Stored data entries
Start of Block

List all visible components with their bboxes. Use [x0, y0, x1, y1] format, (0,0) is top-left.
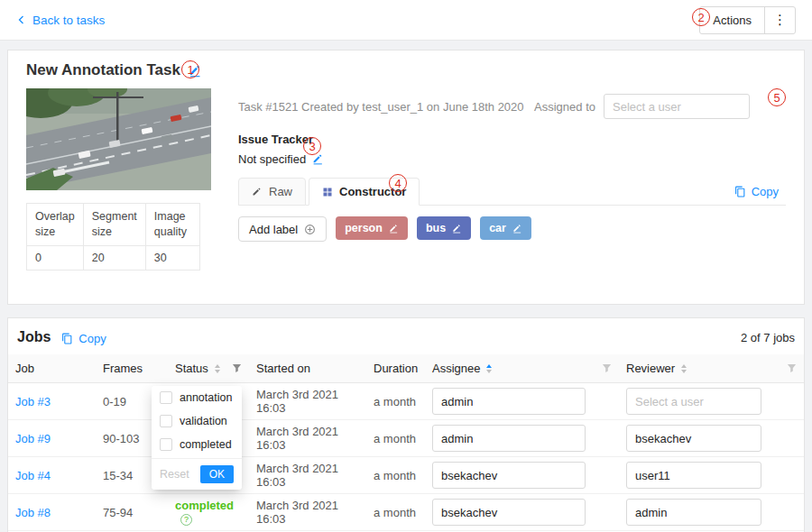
labels-copy-link[interactable]: Copy	[734, 185, 779, 198]
reviewer-input[interactable]	[626, 388, 761, 415]
col-assignee-label: Assignee	[432, 362, 480, 375]
reviewer-input[interactable]	[626, 462, 761, 489]
edit-label-icon[interactable]	[452, 224, 462, 234]
back-to-tasks-link[interactable]: Back to tasks	[16, 14, 105, 27]
edit-issue-tracker-icon[interactable]	[312, 153, 324, 165]
param-header-quality: Image quality	[145, 204, 199, 246]
copy-icon	[61, 333, 73, 344]
filter-option-completed[interactable]: completed	[152, 433, 242, 456]
actions-button[interactable]: Actions ⋮	[699, 6, 796, 34]
edit-label-icon[interactable]	[389, 224, 399, 234]
col-status[interactable]: Status	[168, 354, 249, 383]
jobs-title: Jobs	[17, 329, 51, 345]
job-link[interactable]: Job #9	[15, 432, 51, 445]
filter-reset-button[interactable]: Reset	[160, 468, 189, 481]
param-value-quality: 30	[145, 245, 199, 270]
assignee-input[interactable]	[432, 388, 586, 415]
back-to-tasks-label: Back to tasks	[32, 14, 105, 27]
task-meta-row: Task #1521 Created by test_user_1 on Jun…	[238, 94, 786, 119]
filter-ok-button[interactable]: OK	[200, 465, 234, 483]
filter-option-validation-label: validation	[180, 415, 227, 427]
job-link[interactable]: Job #8	[15, 506, 51, 519]
thumbnail-road-scene	[26, 88, 211, 190]
tab-raw[interactable]: Raw	[238, 178, 306, 206]
filter-dropdown-footer: Reset OK	[152, 458, 242, 490]
actions-button-label: Actions	[700, 7, 764, 33]
assigned-to-block: Assigned to	[534, 94, 750, 119]
annotation-circle-2: 2	[692, 8, 710, 26]
status-filter-icon[interactable]	[225, 363, 242, 373]
param-value-overlap: 0	[27, 245, 84, 270]
status-sort-icon[interactable]	[215, 364, 220, 373]
checkbox-icon[interactable]	[160, 391, 172, 404]
task-params-table: Overlap size Segment size Image quality …	[26, 203, 200, 271]
job-link[interactable]: Job #3	[15, 395, 51, 408]
label-chip-car[interactable]: car	[480, 216, 531, 240]
chevron-left-icon	[16, 14, 27, 25]
status-completed-label: completed	[175, 499, 234, 512]
assigned-to-label: Assigned to	[534, 100, 595, 114]
filter-option-validation[interactable]: validation	[152, 409, 242, 433]
assignee-input[interactable]	[432, 462, 586, 489]
jobs-table-header-row: Job Frames Status Started on Duration	[8, 354, 804, 383]
job-row-8: Job #8 75-94 completed? March 3rd 2021 1…	[8, 494, 804, 531]
task-meta-text: Task #1521 Created by test_user_1 on Jun…	[238, 100, 524, 114]
label-chip-person[interactable]: person	[336, 216, 408, 240]
more-options-icon[interactable]: ⋮	[765, 7, 795, 33]
param-header-overlap: Overlap size	[27, 204, 84, 246]
duration-cell: a month	[366, 420, 425, 457]
label-chip-bus-name: bus	[426, 222, 446, 234]
annotation-circle-4: 4	[389, 174, 407, 192]
reviewer-input[interactable]	[626, 425, 761, 452]
checkbox-icon[interactable]	[160, 415, 172, 427]
status-filter-dropdown: annotation validation completed Reset OK	[152, 386, 242, 490]
assignee-filter-icon[interactable]	[595, 363, 612, 373]
constructor-icon	[322, 187, 333, 197]
task-card: New Annotation Task	[7, 50, 805, 305]
assignee-input[interactable]	[432, 499, 586, 526]
filter-option-annotation-label: annotation	[180, 391, 232, 404]
param-header-segment: Segment size	[83, 204, 145, 246]
col-reviewer[interactable]: Reviewer	[619, 354, 804, 383]
edit-label-icon[interactable]	[512, 224, 522, 234]
job-row-4: Job #4 15-34 March 3rd 2021 16:03 a mont…	[8, 457, 804, 494]
reviewer-sort-icon[interactable]	[681, 364, 687, 373]
jobs-copy-link[interactable]: Copy	[61, 332, 106, 345]
labels-area: Add label person bus	[238, 206, 786, 242]
col-assignee[interactable]: Assignee	[425, 354, 619, 383]
annotation-circle-3: 3	[303, 137, 321, 155]
filter-option-annotation[interactable]: annotation	[152, 386, 242, 409]
label-chip-car-name: car	[489, 222, 506, 234]
labels-tabs-row: Raw Constructor Copy	[238, 178, 786, 206]
add-label-label: Add label	[249, 223, 298, 236]
jobs-card: Jobs Copy 2 of 7 jobs Job Frames	[7, 317, 805, 532]
question-circle-icon[interactable]: ?	[180, 514, 192, 526]
issue-tracker-value: Not specified	[238, 152, 306, 166]
assigned-to-input[interactable]	[604, 94, 750, 119]
job-link[interactable]: Job #4	[15, 469, 51, 482]
annotation-circle-1: 1	[181, 60, 199, 78]
plus-circle-icon	[304, 224, 316, 235]
duration-cell: a month	[366, 383, 425, 420]
col-duration: Duration	[366, 354, 425, 383]
col-reviewer-label: Reviewer	[626, 362, 675, 375]
pencil-icon	[252, 187, 263, 197]
status-cell: completed?	[168, 494, 249, 531]
copy-icon	[734, 186, 746, 197]
tab-raw-label: Raw	[269, 185, 292, 198]
reviewer-filter-icon[interactable]	[780, 363, 797, 373]
checkbox-icon[interactable]	[160, 438, 172, 451]
job-row-9: Job #9 90-103 March 3rd 2021 16:03 a mon…	[8, 420, 804, 457]
col-started: Started on	[249, 354, 366, 383]
reviewer-input[interactable]	[626, 499, 761, 526]
started-cell: March 3rd 2021 16:03	[249, 420, 366, 457]
duration-cell: a month	[366, 457, 425, 494]
assignee-input[interactable]	[432, 425, 586, 452]
label-chip-bus[interactable]: bus	[417, 216, 471, 240]
task-thumbnail	[26, 88, 211, 190]
filter-option-completed-label: completed	[180, 438, 232, 451]
col-job[interactable]: Job	[8, 354, 96, 383]
assignee-sort-icon[interactable]	[486, 364, 492, 373]
col-status-label: Status	[175, 362, 208, 375]
add-label-button[interactable]: Add label	[238, 216, 327, 242]
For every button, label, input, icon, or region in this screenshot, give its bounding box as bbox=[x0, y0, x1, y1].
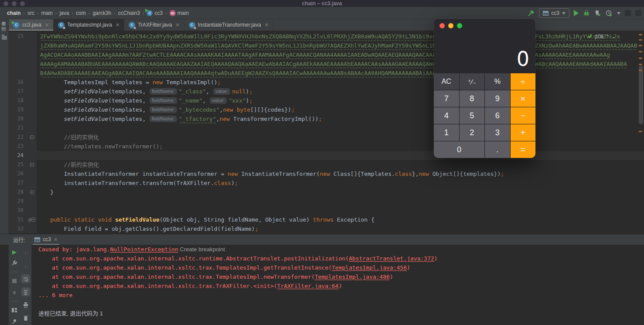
breadcrumb-item-java[interactable]: java bbox=[59, 10, 69, 16]
clear-trash-icon[interactable] bbox=[21, 314, 30, 322]
calc-button-.[interactable]: . bbox=[485, 141, 510, 158]
console-line[interactable]: ... 6 more bbox=[38, 291, 644, 300]
console-line[interactable] bbox=[38, 300, 644, 309]
console-line[interactable]: Caused by: java.lang.NullPointerExceptio… bbox=[38, 245, 644, 254]
close-icon[interactable]: ✕ bbox=[175, 22, 179, 28]
code-line[interactable]: 26InstantiateTransformer instantiateTran… bbox=[9, 169, 644, 178]
run-button[interactable] bbox=[574, 10, 579, 16]
calc-button-3[interactable]: 3 bbox=[485, 124, 510, 141]
close-icon[interactable]: ✕ bbox=[45, 22, 49, 28]
code-line[interactable]: 18setFieldValue(templates, fieldName:"_n… bbox=[9, 96, 644, 105]
warning-stripe-mark[interactable] bbox=[639, 39, 642, 41]
calc-button-5[interactable]: 5 bbox=[460, 107, 485, 124]
close-icon[interactable]: ✕ bbox=[54, 237, 58, 243]
code-line[interactable]: 152FwYWNoZS94YWxhbi9pbnRlcm5hbC94c2x0Yy9… bbox=[9, 32, 644, 41]
calculator-window-controls[interactable] bbox=[440, 23, 462, 28]
calc-button-−[interactable]: − bbox=[511, 107, 536, 124]
warning-stripe-mark[interactable] bbox=[639, 64, 642, 65]
prev-problem-icon[interactable]: ⌃ bbox=[606, 34, 609, 39]
calc-button-2[interactable]: 2 bbox=[460, 124, 485, 141]
warning-stripe-mark[interactable] bbox=[639, 70, 642, 71]
calc-button-8[interactable]: 8 bbox=[460, 90, 485, 107]
tab-TemplatesImpl.java[interactable]: CTemplatesImpl.java✕ bbox=[54, 19, 124, 31]
console-line[interactable]: at com.sun.org.apache.xalan.internal.xsl… bbox=[38, 281, 644, 291]
coverage-icon[interactable] bbox=[594, 10, 601, 17]
calc-button-0[interactable]: 0 bbox=[434, 141, 484, 158]
rerun-button[interactable]: ▶ bbox=[10, 248, 19, 255]
folder-icon[interactable] bbox=[2, 36, 7, 40]
code-line[interactable]: 21 bbox=[9, 123, 644, 133]
calc-button-%[interactable]: % bbox=[485, 73, 510, 90]
code-area[interactable]: 152FwYWNoZS94YWxhbi9pbnRlcm5hbC94c2x0Yy9… bbox=[9, 31, 644, 234]
calc-button-9[interactable]: 9 bbox=[485, 90, 510, 107]
calculator-window[interactable]: 0 AC⁺∕₋%÷789×456−123+0.= bbox=[434, 19, 535, 158]
layout-icon[interactable] bbox=[10, 307, 19, 314]
next-problem-icon[interactable]: ⌄ bbox=[612, 34, 615, 39]
code-line[interactable]: 17setFieldValue(templates, fieldName:"_c… bbox=[9, 87, 644, 96]
code-line[interactable]: 20setFieldValue(templates, fieldName:"_t… bbox=[9, 114, 644, 123]
run-config-selector[interactable]: cc3 bbox=[539, 8, 569, 18]
code-line[interactable]: 31@−public static void setFieldValue(Obj… bbox=[9, 215, 644, 224]
calc-button-AC[interactable]: AC bbox=[434, 73, 459, 90]
console-line[interactable]: 进程已结束, 退出代码为 1 bbox=[38, 309, 644, 318]
code-line[interactable]: AgACQACAAoAAABBAAIAAgAAAAm7AAFZtwACTLEAA… bbox=[9, 50, 644, 59]
warning-stripe-mark[interactable] bbox=[639, 131, 642, 132]
breadcrumb-item-cc3[interactable]: Ccc3 bbox=[147, 10, 163, 16]
debug-bug-icon[interactable] bbox=[583, 10, 590, 17]
warning-stripe-mark[interactable] bbox=[639, 58, 642, 59]
calc-button-4[interactable]: 4 bbox=[434, 107, 459, 124]
settings-wrench-icon[interactable] bbox=[10, 260, 19, 267]
warning-stripe-mark[interactable] bbox=[639, 51, 642, 52]
calc-close-button[interactable] bbox=[440, 23, 445, 28]
breadcrumb-item-main[interactable]: main bbox=[41, 10, 53, 16]
calc-button-×[interactable]: × bbox=[511, 90, 536, 107]
code-editor[interactable]: 152FwYWNoZS94YWxhbi9pbnRlcm5hbC94c2x0Yy9… bbox=[9, 31, 644, 234]
tab-InstantiateTransformer.java[interactable]: CInstantiateTransformer.java✕ bbox=[184, 19, 273, 31]
calc-button-⁺∕₋[interactable]: ⁺∕₋ bbox=[460, 73, 485, 90]
up-stack-icon[interactable]: ↑ bbox=[21, 248, 30, 257]
code-line[interactable]: 16TemplatesImpl templates = new Template… bbox=[9, 78, 644, 87]
breadcrumb-item-chain[interactable]: chain bbox=[7, 10, 20, 16]
code-line[interactable]: 30 bbox=[9, 206, 644, 215]
calc-minimize-button[interactable] bbox=[448, 23, 453, 28]
calc-button-=[interactable]: = bbox=[511, 141, 536, 158]
breadcrumb-item-src[interactable]: src bbox=[27, 10, 34, 16]
build-hammer-icon[interactable] bbox=[528, 10, 535, 17]
code-line[interactable]: 19setFieldValue(templates, fieldName:"_b… bbox=[9, 105, 644, 114]
code-line[interactable]: AAAAgAAMAAAABABUAEAAAAAAAAQAWABcAAQAAAAE… bbox=[9, 59, 644, 68]
warning-stripe-mark[interactable] bbox=[639, 34, 642, 35]
close-icon[interactable]: ✕ bbox=[116, 22, 119, 28]
warning-stripe-mark[interactable] bbox=[639, 45, 642, 46]
console-line[interactable]: at com.sun.org.apache.xalan.internal.xsl… bbox=[38, 272, 644, 281]
breadcrumb-item-com[interactable]: com bbox=[76, 10, 86, 16]
code-line[interactable]: 22−//旧的实例化 bbox=[9, 133, 644, 142]
code-line[interactable]: 27instantiateTransformer.transform(TrAXF… bbox=[9, 178, 644, 188]
breadcrumb-item-main[interactable]: mmain bbox=[170, 10, 189, 16]
tab-cc3.java[interactable]: Ccc3.java✕ bbox=[9, 19, 54, 31]
code-line[interactable]: jZXB0aW9uAQARamF2YS9sYW5nL1J1bnRpbWUBAAp… bbox=[9, 41, 644, 50]
calc-button-+[interactable]: + bbox=[511, 124, 536, 141]
close-icon[interactable]: ✕ bbox=[265, 22, 269, 28]
code-line[interactable]: 32Field field = obj.getClass().getDeclar… bbox=[9, 224, 644, 233]
calc-button-1[interactable]: 1 bbox=[434, 124, 459, 141]
profiler-chevron-icon[interactable] bbox=[617, 12, 620, 14]
commit-tool-icon[interactable]: ▤ bbox=[1, 26, 6, 31]
project-tool-icon[interactable]: ▦ bbox=[1, 21, 6, 26]
calc-zoom-button[interactable] bbox=[457, 23, 462, 28]
code-line[interactable]: 25−//新的实例化 bbox=[9, 160, 644, 169]
profiler-icon[interactable] bbox=[606, 10, 613, 17]
console-line[interactable]: at com.sun.org.apache.xalan.internal.xsl… bbox=[38, 263, 644, 272]
console-output[interactable]: Caused by: java.lang.NullPointerExceptio… bbox=[38, 245, 644, 325]
soft-wrap-icon[interactable] bbox=[21, 274, 30, 283]
run-tab-cc3[interactable]: cc3 ✕ bbox=[33, 234, 59, 245]
stop-button[interactable] bbox=[10, 277, 19, 284]
print-icon[interactable] bbox=[21, 301, 30, 309]
calc-button-÷[interactable]: ÷ bbox=[511, 73, 536, 90]
inspections-widget[interactable]: ✔ 108 ⌃ ⌄ bbox=[588, 33, 615, 40]
console-line[interactable]: at com.sun.org.apache.xalan.internal.xsl… bbox=[38, 254, 644, 263]
code-line[interactable]: 23//templates.newTransformer(); bbox=[9, 142, 644, 151]
code-line[interactable]: 28−} bbox=[9, 188, 644, 197]
scroll-to-end-icon[interactable] bbox=[21, 287, 30, 296]
calc-button-6[interactable]: 6 bbox=[485, 107, 510, 124]
breadcrumb-item-garck3h[interactable]: garck3h bbox=[92, 10, 111, 16]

End of Block

### Exercise
Exactly one number is wanted in reply: the count of lines above that hold the string "completed".

### Answer to the exercise
6